Sir William Arbuthnot Lane, one of the world’s most eminent surgeons and dietitians, says: “There is but one cause of disease, and that cause is poison. We may take in poison through the air, but we manufacture most of it within ourselves from the food that we eat.”—DEARBORN INDEPENDENT, June 20, 1925. Forever Bee Pollen also comprises nutritional vitamins D, E, Okay, and Beta Carotene (vitamin A), plus numerous minerals, enzymes and coenzymes, plant-source fatty acids, carbohydrates, proteins, and 22 amino acids – together with all eight “essential” amino acids that the body can not manufacture for itself. John Harvey Kellogg, M.D., LL.D., F.A.C.S., former medical superintendent of the Battle Creek Sanitarium, Battle Creek, Michigan, says: “Within twenty years a new science of dietetics has been developed as the result of the patient labors of many men, numerous mysteries have been cleared up, and a flood of light has been thrown upon one of the most important questions related to human existence.” “With our present knowledge we must look to food, and not to medicine and mineral waters, for health.”

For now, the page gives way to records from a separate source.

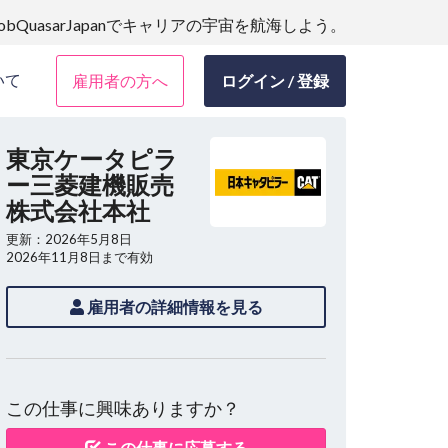
JobQuasarJapanでキャリアの宇宙を航海しよう。
いて
雇用者の方へ
ログイン / 登録
東京ケータピラ
ー三菱建機販売
株式会社本社
更新：2026年5月8日
2026年11月8日まで有効
雇用者の詳細情報を見る
この仕事に興味ありますか？
この仕事に応募する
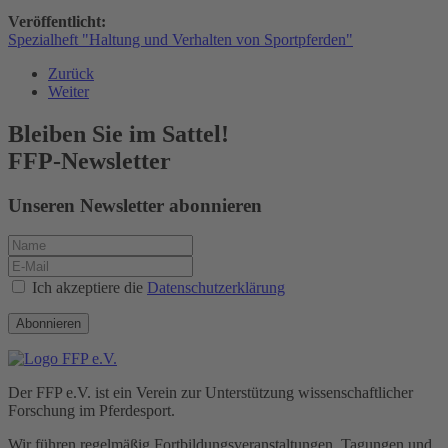
Veröffentlicht:
Spezialheft "Haltung und Verhalten von Sportpferden"
Zurück
Weiter
Bleiben Sie im Sattel!
FFP-Newsletter
Unseren Newsletter abonnieren
Ich akzeptiere die
Datenschutzerklärung
Abonnieren
Der FFP e.V. ist ein Verein zur Unterstützung wissenschaftlicher
Forschung im Pferdesport.
Wir führen regelmäßig Fortbildungs­veranstaltungen, Tagungen und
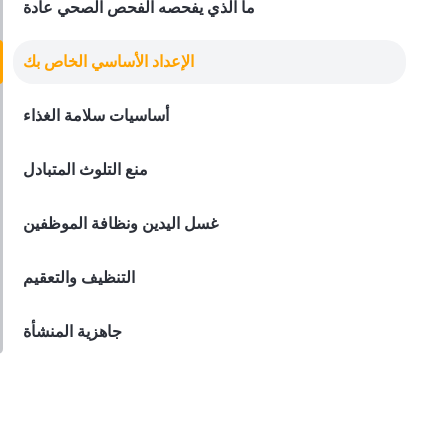
ما الذي يفحصه الفحص الصحي عادة
Employee Scheduling
الإعداد الأساسي الخاص بك
قائمة مراجعة تدريب موظفي المطعم
Derrick McMahon
Feb 12, 2026
أساسيات سلامة الغذاء
منع التلوث المتبادل
Food Safety
قائمة التحقق من سلامة الغذاء للمطاعم
غسل اليدين ونظافة الموظفين
Derrick McMahon
Feb 11, 2026
التنظيف والتعقيم
جاهزية المنشأة
Restaurant Management
كيف تعرف ما إذا كان مطعمك قد تجاوز
مجموعته التقنية
Derrick McMahon
Feb 04, 2026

Georgia State College of Agriculture, Bulletin 286. We find this same view supported by the 1939 Government Year Book of Agriculture which reads, quoting from Milton J. Rosenau, professor of public health at the University of North Carolina: “It is only necessary to point out the importance of diet in the prophylaxis and treatment of beri beri, scurvy, pellagra, rickets, tuberculosis, diabetes, acidosis, nephritis, gout, rheumatic affections, disorders of metabolism, dyspepsia, gastric ulcer, infantile diarrheas, and many other affections. Strained honey is honey which has been handed via a mesh materials to remove particulate materials (pieces of wax, Forever Bee Propolis, different defects) with out removing pollen, minerals or valuable enzymes. Some of the best medicine is bought in the market rather than in the drugstore.” And further this quotation goes on to say: “We are only beginning to realize the possibilities not only of preventing certain diseases but of promoting positive health, efficiency, and long life through good nutrition. The science of nutrition is still young, yet already it has created a new outlook, rich with promise.”

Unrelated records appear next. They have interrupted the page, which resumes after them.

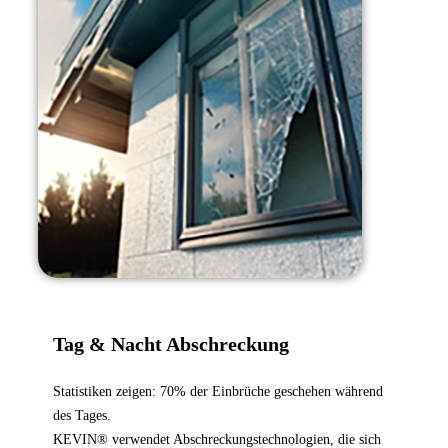
Tag & Nacht Abschreckung
Statistiken zeigen: 70% der Einbrüche geschehen während
des Tages.
KEVIN® verwendet Abschreckungstechnologien, die sich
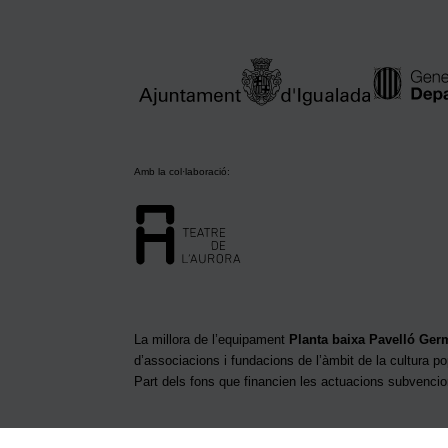
Amb la col·laboració:
La millora de l’equipament
Planta baixa Pavelló Ge
d’associacions i fundacions de l’àmbit de la cultura po
Part dels fons que financien les actuacions subvenci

From the foregoing quotations, and we might cite many others, and will in succeeding chapters, it is not difficult to see that most diseases are traceable to faulty diet; and therefore, to correct these ills, we must correct our dietetic habits. The blood is the great tissue builder. If the blood is bad the tissues are certain to be weak and diseased. The food we eat is converted into blood, and therefore our medicine, or possibly we should say our health, is contained in the foods we eat. If we use demineralized and devitalized foods, we are sure to have devitalized tissues. The human system cannot make good blood from demineralized foods. Our bodies are composed of what we eat; and upon this fact, which is so simple, we should settle the question of health and disease.